Ninguna ley nicaragüense contempla la expatriación de ciudadanos ni el despojo de la ciudadanía y bienes como castigo por algún tipo de delito. En este caso se forzó a esas personas a “renunciar” a su calidad de nicaragüenses y a sus posesiones como única salida para abandonar la prisión a donde fueron refundidos por el simple hecho de disentir políticamente de régimen y hacer uso de su derecho a la libre expresión del pensamiento.
Los Ortega-Murillo llegaron a esa posición de tremendo poder gracias a la complicidad con poderosos sectores de la sociedad que, en su momento, sintieron que podían beneficiarse de las acciones poco transparentes del gobierno y se hicieron los locos ante las reformas constitucionales y legales que permitieron la consolidación de una dictadura. Hoy, esos aliados del régimen lamentan su actitud que llevó al país a la condición tan extrema que hasta produce, de manera draconiana e irrespetuosa de la ley, sanciones como las aplicadas.
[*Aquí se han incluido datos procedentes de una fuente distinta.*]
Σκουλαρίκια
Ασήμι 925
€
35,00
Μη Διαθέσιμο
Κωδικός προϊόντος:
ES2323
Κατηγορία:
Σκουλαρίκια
La alternativa para esos presos políticos y de conciencia era la de quedarse y sufrir lo que ahora pasa con el Obispo Rolando José Álvarez Lagos, quien se negó a subir al avión en el que mandaron a todos los expatriados y al día siguiente fue condenado a 26 años de cárcel por delitos de traición a la patria. Su delito fue cuestionar a los Ortega y señalar el daño que la falta de democracia y de Estado de Derecho le causan a la población.
El fenómeno nicaragüense tenemos que verlo como un espejo de lo que se está fabricando en Guatemala, con la diferencia de que aquí no es una persona, una pareja o un partido los que destruyen la institucionalidad y la legalidad, sino un amplio acuerdo de todos aquellos que pactaron para garantizar que ante los delitos de corrupción prevalezca la más absoluta impunidad. Y, como en Nicaragua, aquí ya hay algunos que permitieron esa iniciativa y empiezan a darse cuenta del monstruo que crearon.